Pero esa línea es tan difusa y serpenteante como el propio Río Pilcomayo – que separa a Formosa del Paraguay – cuyo cauce se modifica permanentemente, cambiando los límites y llevando a quienes viven en sus orillas de un territorio a otro.
“Los guaraníes ofrecen su trabajo a las explotaciones forestales cada vez que necesitan dinero. Una vez obtenido lo necesario se pierden por los senderos del monte, porque su verdadera vida se desarrolla donde continúan reinando los antiguos dioses, donde ningún extraño puede alterar la majestad de los ritos ni el imperio de las palabras, ni el esqueleto de la bruma ni el humo que se eleva de las pipas en la que los sabios fuman su tabaco. La relación con sus dioses es lo que mantiene el sentido de pertenencia a una comunidad. Lo que Samodi creyó que era el rubor del guaraní ante otro, no es más que el modo de relacionarse con un todo del que se sienten ajenos y al que solo acuden de manera esporádica, pero vital. La diversidad anima su espíritu de resistencia”, escribe Yanzón, con una prosa fluida y atractiva que, vale repetirlo, hace de los contrastes un camino que lleva al lector a otras realidades que, en el fondo y aunque no lo sepa, no le son del todo ajenas, porque se tratan de aquello en lo que los seres humanos creen y, dialécticamente, los construye.

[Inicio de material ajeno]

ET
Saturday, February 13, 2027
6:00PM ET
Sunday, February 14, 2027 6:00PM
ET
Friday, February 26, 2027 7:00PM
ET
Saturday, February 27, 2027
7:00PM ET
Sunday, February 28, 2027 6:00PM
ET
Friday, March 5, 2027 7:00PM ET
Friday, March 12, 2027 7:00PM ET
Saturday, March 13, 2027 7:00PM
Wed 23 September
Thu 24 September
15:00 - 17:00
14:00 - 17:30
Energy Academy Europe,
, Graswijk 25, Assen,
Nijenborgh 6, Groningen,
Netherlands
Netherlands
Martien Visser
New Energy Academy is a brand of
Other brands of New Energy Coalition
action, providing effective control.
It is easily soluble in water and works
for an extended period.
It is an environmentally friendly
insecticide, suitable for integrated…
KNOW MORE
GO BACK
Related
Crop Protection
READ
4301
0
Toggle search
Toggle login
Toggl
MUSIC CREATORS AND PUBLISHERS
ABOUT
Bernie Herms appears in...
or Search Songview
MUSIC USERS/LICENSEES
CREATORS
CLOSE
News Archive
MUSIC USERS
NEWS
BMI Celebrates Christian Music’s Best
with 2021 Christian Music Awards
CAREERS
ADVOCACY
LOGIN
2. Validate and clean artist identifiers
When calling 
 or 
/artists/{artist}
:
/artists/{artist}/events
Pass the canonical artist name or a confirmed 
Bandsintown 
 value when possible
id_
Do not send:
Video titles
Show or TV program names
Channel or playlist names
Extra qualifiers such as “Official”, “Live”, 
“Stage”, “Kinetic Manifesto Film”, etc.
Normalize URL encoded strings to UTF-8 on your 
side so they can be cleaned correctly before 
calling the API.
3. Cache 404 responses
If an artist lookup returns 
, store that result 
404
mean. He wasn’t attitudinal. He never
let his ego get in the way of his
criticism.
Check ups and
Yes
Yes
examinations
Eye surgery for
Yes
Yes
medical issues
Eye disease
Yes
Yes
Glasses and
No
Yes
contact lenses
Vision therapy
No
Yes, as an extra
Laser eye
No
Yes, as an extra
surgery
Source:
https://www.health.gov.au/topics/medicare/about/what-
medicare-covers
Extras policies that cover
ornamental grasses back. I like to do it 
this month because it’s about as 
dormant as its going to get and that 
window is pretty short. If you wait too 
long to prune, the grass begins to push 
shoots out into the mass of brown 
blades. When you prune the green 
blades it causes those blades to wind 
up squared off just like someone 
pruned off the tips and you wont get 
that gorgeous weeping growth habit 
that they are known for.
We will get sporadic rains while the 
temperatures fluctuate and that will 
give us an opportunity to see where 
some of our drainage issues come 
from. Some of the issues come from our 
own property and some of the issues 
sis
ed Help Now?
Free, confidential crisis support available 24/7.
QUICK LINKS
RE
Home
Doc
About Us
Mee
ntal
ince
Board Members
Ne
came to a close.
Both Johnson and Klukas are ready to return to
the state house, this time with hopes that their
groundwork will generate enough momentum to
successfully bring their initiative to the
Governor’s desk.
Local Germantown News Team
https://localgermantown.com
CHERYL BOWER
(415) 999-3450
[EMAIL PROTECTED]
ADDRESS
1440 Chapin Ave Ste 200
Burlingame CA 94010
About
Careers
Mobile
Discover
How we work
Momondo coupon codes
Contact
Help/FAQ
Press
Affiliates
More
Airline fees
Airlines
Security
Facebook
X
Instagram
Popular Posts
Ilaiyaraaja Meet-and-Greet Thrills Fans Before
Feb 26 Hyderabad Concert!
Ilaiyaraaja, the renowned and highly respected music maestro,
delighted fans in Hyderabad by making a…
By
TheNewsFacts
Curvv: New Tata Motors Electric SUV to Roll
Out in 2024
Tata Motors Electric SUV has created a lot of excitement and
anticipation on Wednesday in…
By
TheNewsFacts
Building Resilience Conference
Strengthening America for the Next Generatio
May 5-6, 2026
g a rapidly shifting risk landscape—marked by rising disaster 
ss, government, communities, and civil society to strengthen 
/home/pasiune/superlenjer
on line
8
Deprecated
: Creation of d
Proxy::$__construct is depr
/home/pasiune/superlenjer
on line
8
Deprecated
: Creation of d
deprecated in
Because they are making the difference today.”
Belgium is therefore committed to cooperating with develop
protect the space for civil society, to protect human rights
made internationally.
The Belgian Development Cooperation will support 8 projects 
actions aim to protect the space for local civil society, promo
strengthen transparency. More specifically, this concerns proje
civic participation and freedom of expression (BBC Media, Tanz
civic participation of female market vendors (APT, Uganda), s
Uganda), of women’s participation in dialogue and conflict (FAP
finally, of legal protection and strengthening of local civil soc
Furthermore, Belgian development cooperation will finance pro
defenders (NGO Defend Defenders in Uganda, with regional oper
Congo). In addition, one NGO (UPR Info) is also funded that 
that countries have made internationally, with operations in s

El abogado Samodí ya no será el mismo después de ese camino que parece marcado con líneas blancas por las necesidades e imposiciones arbitrarias de la Justicia pero cuyas señalizaciones se vuelven cada vez más borrosas frente a la magnitud de la naturaleza, de su exuberancia y de los seres que viven – real o mitológicamente – en ella.
Ricardo Ragendorfer ha escrito con acierto en la contratapa de la novela que Mandíbula es “un thriller guaraní en cuyas páginas se desliza una metáfora sobre la civilización universal”.
Una civilización universal cuya filosofía perenne – volviendo a Huxley – hermana a los hombres, cuya hermandad esencial termina sin embargo quebrada por los límites violentos que imponen las culturas dominantes con la legalidad que construyen para sostener su poder.